Moreover, according to the trade body, the stringency that ESMA has suddenly asked for in firms' disclosures is at variance with the Financial Conduct Authority's position. The regulator, it argues, "effectively endorsed the position set out in PIMFA’s guidance by confirming to firms that are providing generic [i.e. not stringent] ex-ante disclosures that they are complying with the rules.”

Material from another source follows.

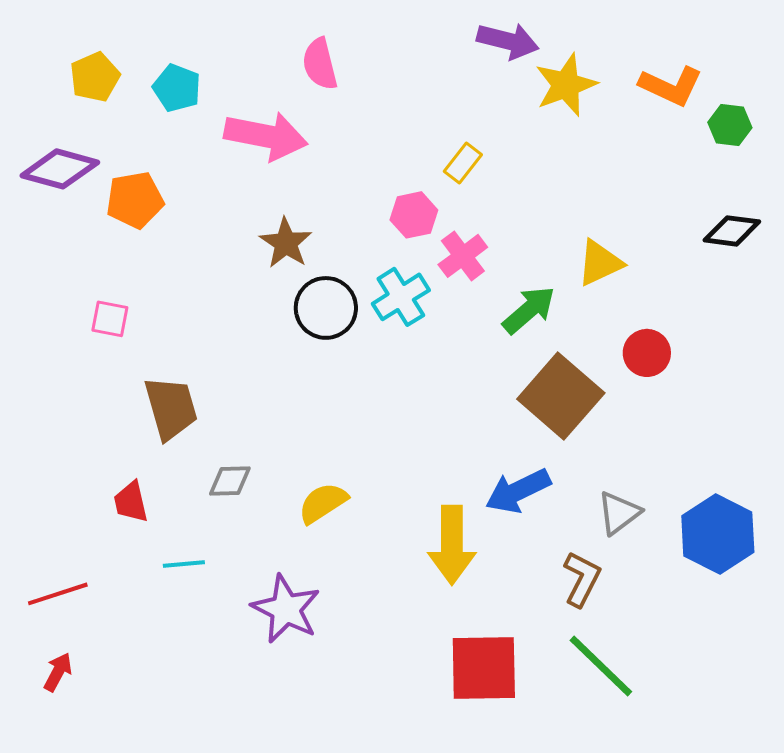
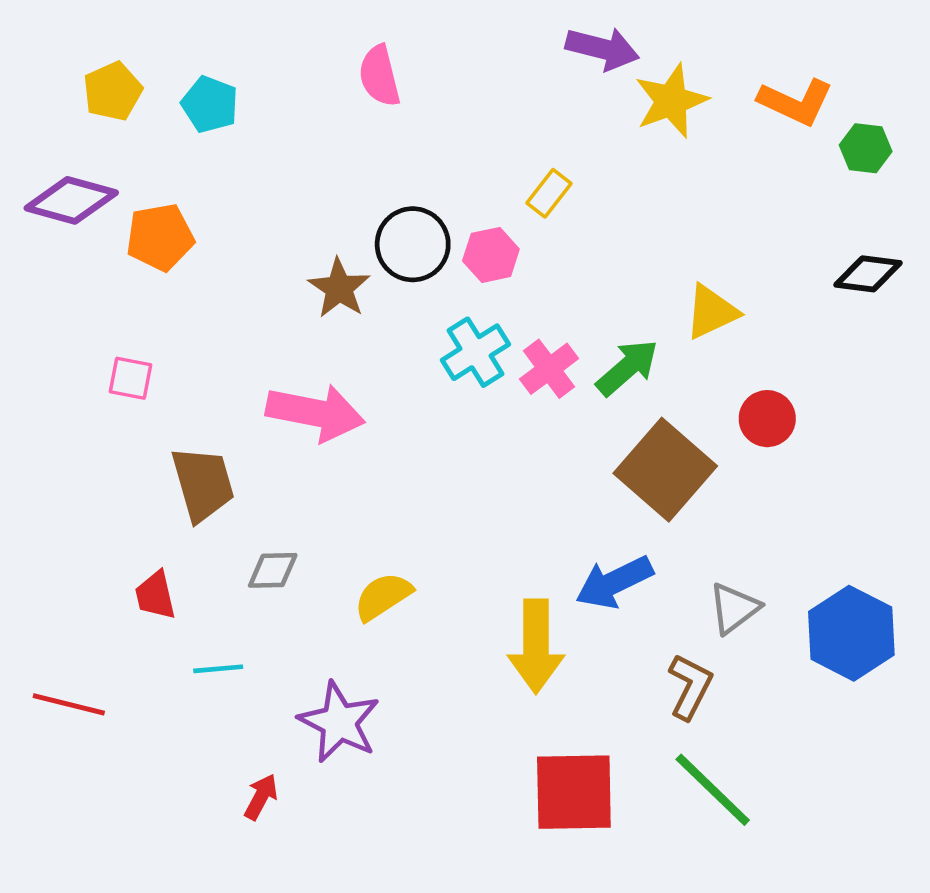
pink arrow: (266, 136) -> (315, 413), moved
pink cross: (463, 256) -> (549, 369), moved
black circle: (326, 308) -> (413, 244), moved
red line: (58, 594) -> (69, 704), turned 32
red arrow: (58, 672) -> (261, 797), moved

PIMFA goes on to say that ESMA's call for stringency here has made it more expensive for firms to do business off-line by telephone and post than online.
ITCs
For PIMFA, the most problematic element of the costs-and-charges regime is the calculation/presentation of implicit transaction costs. Firms first became aware of ESMA’s expectationsonly 6 before MiFID II's date of implementation. It argues, therefore, that there was never any realistic prospect of most retail firms complying with the guidelines on time and wants ESMA to withdraw its guideline, which came in the form of 'Q&A 12.' It adds that "the application of the PRIIPs ITC methodology to MiFID business undertaken for segregated retail portfolios is fundamentally wrong and that the guidance provided by Q12 of the ESMA Q&A should be re-thought as a matter of urgency."
Inducements
On a less contentious note, PIMFA states that the inducement provisions of MiFID II were implemented in the UK in such a way as to accommodate obligations introduced by the FCA’s Retail Distribution Review (RDR) in 2012. As a result, British firms are subject to more stringent requirements in relation to inducements than their counterparts elsewhere in the European Union.

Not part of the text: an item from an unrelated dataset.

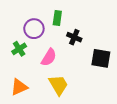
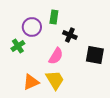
pink semicircle: (49, 57) -> (56, 56), moved
orange triangle: (19, 87) -> (31, 82), moved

Firms that manage portfolios for and advise (independently or otherwise) retail clients in the UK cannot (a) retain for themselves benefits provided by third parties (with the exception of minor non-monetary benefits or MNMBs) and/or (b) receive third-party benefits in order to rebate them to the relevant clients. Firms that manage portfolios for and independently advise non-UK retail clients and/or professional clients cannot do this either, but they can receive such benefits as long as these are rebated to the relevant clients in accordance with specified conditions. Firms that provide other services (i.e. execution-only services or non-independent advice to non-UK retail clients and/or professional clients) can retain benefits provided by third parties as long as they comply with the conditions specified in Article 24(9) of Directive 2014/65/EU (i.e. MiFID II). However, in the UK, execution-only firms that are categorised as “platform service providers” are also banned from accepting distribution commissions from product providers.
Most PIMFA members do business predominantly with retail clients in the UK, so these additional restrictions ensure that there are very few third-party payments for them to tell their clients about. The one exception to this is where firms receive “legacy” commission arising from product sales that took place before the RDR took effect in 2012 and this is becoming less and less common as time goes on.